We claim that the maximum possible value for $k(C)$ when $n=i$ is $i$ more than $k(C)$ when $n=i-1$.

To start off, we put the initial non-covered square in a corner (marked by the shaded square). Let's consider what happens when our first domino slides over the empty square. We will call such a move where we slide a domino over the uncovered square a "step":

[asy] size(5cm);  draw((0,0)--(0,3.2)); draw((1,0)--(1,3.2)); draw((0,0)--(1.2,0)); draw((0,1)--(1.2,1)); draw((0,2)--(1.2,2)); draw((0,3)--(1.2,3)); fill(origin--(1,0)--(1,1)--(0,1)--cycle, grey);  draw((0.1,1.1)--(0.1,2.9)--(0.9,2.9)--(0.9,1.1)--cycle,dashed); draw((0.1,0.1)--(0.1,1.9)--(0.9,1.9)--(0.9,0.1)--cycle);  [/asy]

When the vertically-oriented domino above the shaded square moved down to cover the shaded square, it had uncovered a new square 2 squares above the original one.
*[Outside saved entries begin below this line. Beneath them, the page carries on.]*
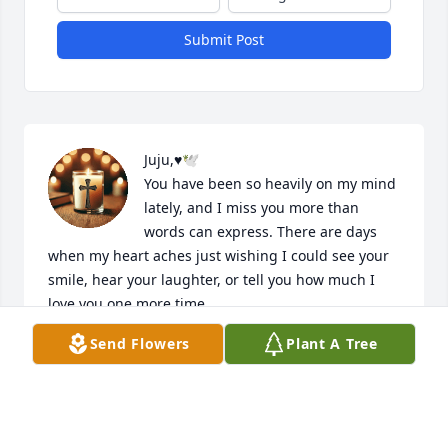
Submit Post
Juju,♥️🕊️

You have been so heavily on my mind 
lately, and I miss you more than 
words can express. There are days 
when my heart aches just wishing I could see your 
smile, hear your laughter, or tell you how much I 
love you one more time.

Send Flowers
Plant A Tree
Even in my grief, I find peace in God's promises. I 
trust that you are safe in His presence, where there 
is no more pain or sorrow. That hope carries me 
through the hardest days and reminds me that this 
goodbye is only for a little while.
However, there is another direction the uncovered square can move to:


[asy] size(5cm);  draw((0,0)--(0,3.2)); draw((1,0)--(1,3.2)); draw((0,0)--(1.2,0)); draw((0,1)--(1.2,1)); draw((0,2)--(1.2,2)); draw((0,3)--(1.2,3)); fill((0,2)--(1,2)--(1,3)--(0,3)--cycle, grey);  draw((0.1,2.9)--(0.1,2.1)--(1.9,2.1)--(1.9,2.9)--cycle); draw((1.1,2.9)--(1.1,2.1)--(2.9,2.1)--(2.9,2.9)--cycle,dashed); draw((0.1,0.1)--(0.1,1.9)--(0.9,1.9)--(0.9,0.1)--cycle);  [/asy]

In this case, the horizontally-oriented domino besides the shaded square moved to cover the original shaded square. The new uncovered square, as a result, would be either two squares to the left, or to the right of the original shaded square.

So, to summarize, during each "move", the uncovered square can move either two steps up, down, left, or right. We can make a path for which the shaded square takes:

[asy] size(5cm);  draw((0,0)--(0,5)); draw((1,0)--(1,5)); draw((2,0)--(2,5)); draw((3,0)--(3,5)); draw((4,0)--(4,5)); draw((5,0)--(5,5));  draw((0,0)--(5,0)); draw((0,1)--(5,1)); draw((0,2)--(5,2)); draw((0,3)--(5,3)); draw((0,4)--(5,4)); draw((0,5)--(5,5));  draw((0.5,0.5)--(0.5,2.5)--(2.5,2.5)--(2.5,0.5)--(4.5,0.5)--(4.5,2.5)--(4.5,4.5)--(2.5,4.5)--(0.5,4.5)); dot((0.5,0.5)); dot((0.5,2.5)); dot((2.5,2.5)); dot((2.5,0.5)); dot((4.5,0.5)); dot((4.5,2.5)); dot((4.5,4.5)); dot((2.5,4.5)); dot((0.5,4.5)); [/asy]

Now, notice that the only squares that cound be uncovered are those that have of a spaced out $\frac{n-1}{2}$ by $\frac{n-1}{2}$.